(Records for this task)

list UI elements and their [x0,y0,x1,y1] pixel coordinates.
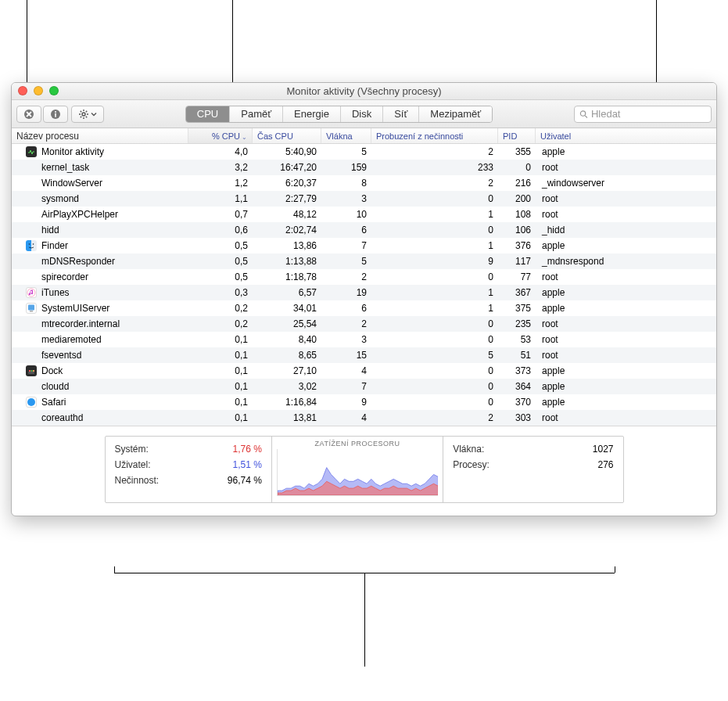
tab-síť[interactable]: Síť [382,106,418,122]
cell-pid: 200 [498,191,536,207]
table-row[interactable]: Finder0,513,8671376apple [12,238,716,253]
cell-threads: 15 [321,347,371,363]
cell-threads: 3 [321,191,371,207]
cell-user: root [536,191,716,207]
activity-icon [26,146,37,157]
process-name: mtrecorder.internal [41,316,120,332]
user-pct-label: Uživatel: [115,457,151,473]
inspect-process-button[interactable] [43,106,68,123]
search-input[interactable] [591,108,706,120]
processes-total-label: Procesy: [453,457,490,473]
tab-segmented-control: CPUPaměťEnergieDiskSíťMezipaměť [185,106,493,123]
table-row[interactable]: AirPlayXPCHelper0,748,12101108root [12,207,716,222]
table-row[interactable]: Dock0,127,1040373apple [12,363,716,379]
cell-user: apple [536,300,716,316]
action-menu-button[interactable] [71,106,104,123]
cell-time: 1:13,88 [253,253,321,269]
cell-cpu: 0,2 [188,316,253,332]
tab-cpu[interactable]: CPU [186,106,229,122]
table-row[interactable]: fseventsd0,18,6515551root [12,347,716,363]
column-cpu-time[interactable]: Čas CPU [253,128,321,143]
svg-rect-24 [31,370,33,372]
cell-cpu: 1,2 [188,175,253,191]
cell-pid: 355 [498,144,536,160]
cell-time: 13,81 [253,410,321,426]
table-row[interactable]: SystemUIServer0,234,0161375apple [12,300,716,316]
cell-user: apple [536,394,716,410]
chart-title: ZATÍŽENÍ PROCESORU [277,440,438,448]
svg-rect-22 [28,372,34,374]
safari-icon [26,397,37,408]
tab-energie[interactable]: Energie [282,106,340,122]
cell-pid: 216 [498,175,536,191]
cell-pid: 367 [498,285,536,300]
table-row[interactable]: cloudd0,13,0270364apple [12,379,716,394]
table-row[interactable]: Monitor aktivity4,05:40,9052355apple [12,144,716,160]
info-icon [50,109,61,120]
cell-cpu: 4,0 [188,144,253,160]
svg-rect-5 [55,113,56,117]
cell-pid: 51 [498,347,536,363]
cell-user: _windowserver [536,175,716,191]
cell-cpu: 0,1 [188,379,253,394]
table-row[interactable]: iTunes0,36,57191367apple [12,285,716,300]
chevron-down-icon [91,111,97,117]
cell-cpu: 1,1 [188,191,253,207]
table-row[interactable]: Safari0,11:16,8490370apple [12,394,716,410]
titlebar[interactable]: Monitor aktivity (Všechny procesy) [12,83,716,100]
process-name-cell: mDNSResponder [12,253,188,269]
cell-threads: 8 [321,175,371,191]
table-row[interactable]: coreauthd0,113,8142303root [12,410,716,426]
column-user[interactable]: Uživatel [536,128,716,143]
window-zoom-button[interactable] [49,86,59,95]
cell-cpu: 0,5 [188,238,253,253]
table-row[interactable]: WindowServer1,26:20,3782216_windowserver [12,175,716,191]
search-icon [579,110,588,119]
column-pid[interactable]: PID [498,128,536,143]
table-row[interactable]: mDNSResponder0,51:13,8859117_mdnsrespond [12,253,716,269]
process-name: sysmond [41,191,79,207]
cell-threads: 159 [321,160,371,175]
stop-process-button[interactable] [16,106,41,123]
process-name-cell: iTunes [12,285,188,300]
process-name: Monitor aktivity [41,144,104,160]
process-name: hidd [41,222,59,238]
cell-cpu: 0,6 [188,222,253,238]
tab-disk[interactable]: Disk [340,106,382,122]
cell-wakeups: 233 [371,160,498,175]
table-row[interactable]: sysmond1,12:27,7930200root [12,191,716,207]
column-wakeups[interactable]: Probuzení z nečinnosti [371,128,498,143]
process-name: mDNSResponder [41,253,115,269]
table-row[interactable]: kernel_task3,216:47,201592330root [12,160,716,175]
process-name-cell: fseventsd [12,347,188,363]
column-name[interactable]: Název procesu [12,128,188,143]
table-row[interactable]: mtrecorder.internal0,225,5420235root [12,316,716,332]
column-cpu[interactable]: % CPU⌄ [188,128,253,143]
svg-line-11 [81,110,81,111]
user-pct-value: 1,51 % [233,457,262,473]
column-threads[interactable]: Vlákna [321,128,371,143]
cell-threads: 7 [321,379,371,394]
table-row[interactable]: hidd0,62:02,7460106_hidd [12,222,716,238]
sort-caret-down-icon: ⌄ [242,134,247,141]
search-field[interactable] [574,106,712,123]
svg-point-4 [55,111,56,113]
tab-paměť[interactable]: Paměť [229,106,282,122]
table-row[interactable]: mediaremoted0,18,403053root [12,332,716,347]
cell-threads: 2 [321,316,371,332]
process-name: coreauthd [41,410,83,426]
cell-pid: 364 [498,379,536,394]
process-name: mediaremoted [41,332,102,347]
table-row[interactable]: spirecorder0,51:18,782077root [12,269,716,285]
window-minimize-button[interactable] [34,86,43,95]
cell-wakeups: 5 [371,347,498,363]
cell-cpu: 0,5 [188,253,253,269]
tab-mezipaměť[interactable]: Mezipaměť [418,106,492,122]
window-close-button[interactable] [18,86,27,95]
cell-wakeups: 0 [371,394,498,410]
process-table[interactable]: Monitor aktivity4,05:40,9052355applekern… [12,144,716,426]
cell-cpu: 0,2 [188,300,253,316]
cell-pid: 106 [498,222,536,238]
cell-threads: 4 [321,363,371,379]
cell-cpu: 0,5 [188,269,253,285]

(End Records for this task)

In your copy, omit the pictures and restate every line of the data word for word.

list UI elements and their [x0,y0,x1,y1] pixel coordinates.
tab-síť[interactable]: Síť [382,106,418,122]
cell-pid: 200 [498,191,536,207]
table-row[interactable]: Finder0,513,8671376apple [12,238,716,253]
cell-threads: 15 [321,347,371,363]
cell-threads: 3 [321,191,371,207]
cell-user: root [536,191,716,207]
activity-icon [26,146,37,157]
process-name: mtrecorder.internal [41,316,120,332]
user-pct-label: Uživatel: [115,457,151,473]
inspect-process-button[interactable] [43,106,68,123]
search-input[interactable] [591,108,706,120]
processes-total-label: Procesy: [453,457,490,473]
tab-segmented-control: CPUPaměťEnergieDiskSíťMezipaměť [185,106,493,123]
table-row[interactable]: AirPlayXPCHelper0,748,12101108root [12,207,716,222]
table-row[interactable]: Dock0,127,1040373apple [12,363,716,379]
cell-user: apple [536,300,716,316]
action-menu-button[interactable] [71,106,104,123]
cell-time: 1:13,88 [253,253,321,269]
cell-cpu: 0,2 [188,316,253,332]
tab-cpu[interactable]: CPU [186,106,229,122]
table-row[interactable]: fseventsd0,18,6515551root [12,347,716,363]
column-cpu-time[interactable]: Čas CPU [253,128,321,143]
svg-rect-24 [31,370,33,372]
cell-cpu: 1,2 [188,175,253,191]
cell-pid: 355 [498,144,536,160]
cell-time: 13,81 [253,410,321,426]
table-row[interactable]: SystemUIServer0,234,0161375apple [12,300,716,316]
cell-user: apple [536,394,716,410]
chart-title: ZATÍŽENÍ PROCESORU [277,440,438,448]
svg-rect-22 [28,372,34,374]
safari-icon [26,397,37,408]
tab-energie[interactable]: Energie [282,106,340,122]
cell-pid: 216 [498,175,536,191]
cell-pid: 367 [498,285,536,300]
table-row[interactable]: cloudd0,13,0270364apple [12,379,716,394]
table-row[interactable]: Monitor aktivity4,05:40,9052355apple [12,144,716,160]
info-icon [50,109,61,120]
cell-cpu: 4,0 [188,144,253,160]
svg-rect-5 [55,113,56,117]
cell-pid: 51 [498,347,536,363]
cell-user: _windowserver [536,175,716,191]
cell-cpu: 0,1 [188,379,253,394]
table-row[interactable]: iTunes0,36,57191367apple [12,285,716,300]
chevron-down-icon [91,111,97,117]
cell-cpu: 1,1 [188,191,253,207]
table-row[interactable]: Safari0,11:16,8490370apple [12,394,716,410]
titlebar[interactable]: Monitor aktivity (Všechny procesy) [12,83,716,100]
process-name-cell: mDNSResponder [12,253,188,269]
cell-threads: 8 [321,175,371,191]
table-row[interactable]: coreauthd0,113,8142303root [12,410,716,426]
column-user[interactable]: Uživatel [536,128,716,143]
window-zoom-button[interactable] [49,86,59,95]
cell-cpu: 0,5 [188,238,253,253]
table-row[interactable]: WindowServer1,26:20,3782216_windowserver [12,175,716,191]
search-icon [579,110,588,119]
column-pid[interactable]: PID [498,128,536,143]
table-row[interactable]: mDNSResponder0,51:13,8859117_mdnsrespond [12,253,716,269]
process-name: sysmond [41,191,79,207]
cell-threads: 159 [321,160,371,175]
stop-process-button[interactable] [16,106,41,123]
process-name-cell: iTunes [12,285,188,300]
process-name: Monitor aktivity [41,144,104,160]
process-name: hidd [41,222,59,238]
cell-cpu: 0,6 [188,222,253,238]
tab-disk[interactable]: Disk [340,106,382,122]
cell-wakeups: 233 [371,160,498,175]
table-row[interactable]: sysmond1,12:27,7930200root [12,191,716,207]
column-wakeups[interactable]: Probuzení z nečinnosti [371,128,498,143]
process-name: mDNSResponder [41,253,115,269]
table-row[interactable]: kernel_task3,216:47,201592330root [12,160,716,175]
process-name-cell: fseventsd [12,347,188,363]
column-name[interactable]: Název procesu [12,128,188,143]
table-row[interactable]: mtrecorder.internal0,225,5420235root [12,316,716,332]
column-cpu[interactable]: % CPU⌄ [188,128,253,143]
svg-line-11 [81,110,81,111]
user-pct-value: 1,51 % [233,457,262,473]
column-threads[interactable]: Vlákna [321,128,371,143]
cell-threads: 7 [321,379,371,394]
table-row[interactable]: hidd0,62:02,7460106_hidd [12,222,716,238]
sort-caret-down-icon: ⌄ [242,134,247,141]
search-field[interactable] [574,106,712,123]
svg-point-4 [55,111,56,113]
tab-paměť[interactable]: Paměť [229,106,282,122]
table-row[interactable]: mediaremoted0,18,403053root [12,332,716,347]
cell-threads: 2 [321,316,371,332]
process-name: coreauthd [41,410,83,426]
cell-pid: 364 [498,379,536,394]
process-name: mediaremoted [41,332,102,347]
table-row[interactable]: spirecorder0,51:18,782077root [12,269,716,285]
window-minimize-button[interactable] [34,86,43,95]
cell-wakeups: 5 [371,347,498,363]
cell-cpu: 0,5 [188,253,253,269]
tab-mezipaměť[interactable]: Mezipaměť [418,106,492,122]
window-close-button[interactable] [18,86,27,95]
cell-wakeups: 0 [371,394,498,410]
process-table[interactable]: Monitor aktivity4,05:40,9052355applekern… [12,144,716,426]
cell-cpu: 0,2 [188,300,253,316]
cell-pid: 106 [498,222,536,238]
cell-threads: 4 [321,363,371,379]
cell-cpu: 0,5 [188,269,253,285]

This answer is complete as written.